Camryn (Akasha Villalobos) is being stalked through the forest by a hulking figure in full pagan garb, including a mask that covers his face, and brandishing sharp weaponry. It was only an innocent camping trip but it went horribly wrong once he showed up and started slaughtering everyone, and Camryn has just watched her last surviving friend be gored to death before she flees, winding up in a clearing that has her other friends hanging on trees as sacrifices. But wait - one of them is still alive, and she goes to free her, only alas to discover it's a trap and she is pinned to the tree by a spike. However, she manages to escape once again, and suddenly the killer is upon her, ready to deal the death blow...
Here we had a slasher movie that began at the end, if not the end of Last Girl Standing then the end of the flick that would have come before it had it ever been made. Director and writer Benjamin R. Moody had an thought-provoking take on the subgenre that many regarded as superficial, and had therefore taken the subject as seriously as he could, examining the psychological implications of getting through a night of horror that saw off all your friends thanks to a mass murderer wiping them out and leaving you to do likewise to him. The concept of the Final Girl, for it was she, was well known by this time, and has been the centre of much chin-stroking debate.
After all, the harrowing ordeal of that fateful night is likely to create some effects on the wellbeing of the mental capacities, and that was what Moody chose to concentrate on in what quickly turned from a chiller into an indie drama with nods to the trappings of horror that he resisted for as long as he possibly could until he could ignore them no longer and all hell broke loose at the last act. Camryn was our unsmiling protagonist whose terror has left her unable to communicate with others in anything else but the tersest exchanges she can, and even some time later when we catch up with her there is little evidence that she has recovered to any sufficient degree, seeing things that may or may not be there out of the corner of her eye and enduring a hefty dose of survivor's guilt.

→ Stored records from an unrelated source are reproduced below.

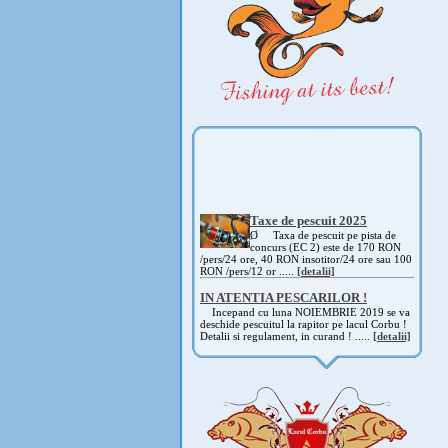
Taxe de pescuit 2025
Ø Taxa de pescuit pe pista de
concurs (EC 2) este de 170 RON
/pers/24 ore, 40 RON insotitor/24 ore sau 100
RON /pers/12 or .....
[detalii]
IN ATENTIA PESCARILOR !
Incepand cu luna NOIEMBRIE 2019 se va
deschide pescuitul la rapitor pe lacul Corbu !
Detalii si regulament, in curand ! .....
[detalii]
ANUNT IMPORTANT
AVAND IN VEDERE SITUATIA ACTUALA -
COVID 19- DIN MOTIVE DE SIGURANTA ,
CAT SI A REGLEMENTARILOR LEGALE ,
PRECUM SI RETRAGEREA UNOR
PARTICIPANTI .....
[detalii]
Anunt important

She has a new co-worker, Nick (Brian Villalobos, husband of the star) who does his best to bring her out of her shell, but it is apparent that her demons run too deep and she will never recover without a lot more help and understanding than anyone is either prepared or capable of offering her. What this served to demonstrate was that while the sincere psychological effects in horror fiction were valuable to crafting decent characters and plotlines, it was also important to deliver on the thrills, and for too long Last Girl Standing neglected that in favour of showcasing a central performance that was convincingly damaged but not that compelling to watch unless you were actually versed in psychology and wished to do a spot of extra-curricular head shrinking. Authentic, then, but jarring with the way that it ultimately moved into far less believable consequences simply because Camryn was a classic slasher character and the cycle had to be continued for a sequel, which this operated as too. Interesting, but tricky to negotiate. Music by Linus Lau.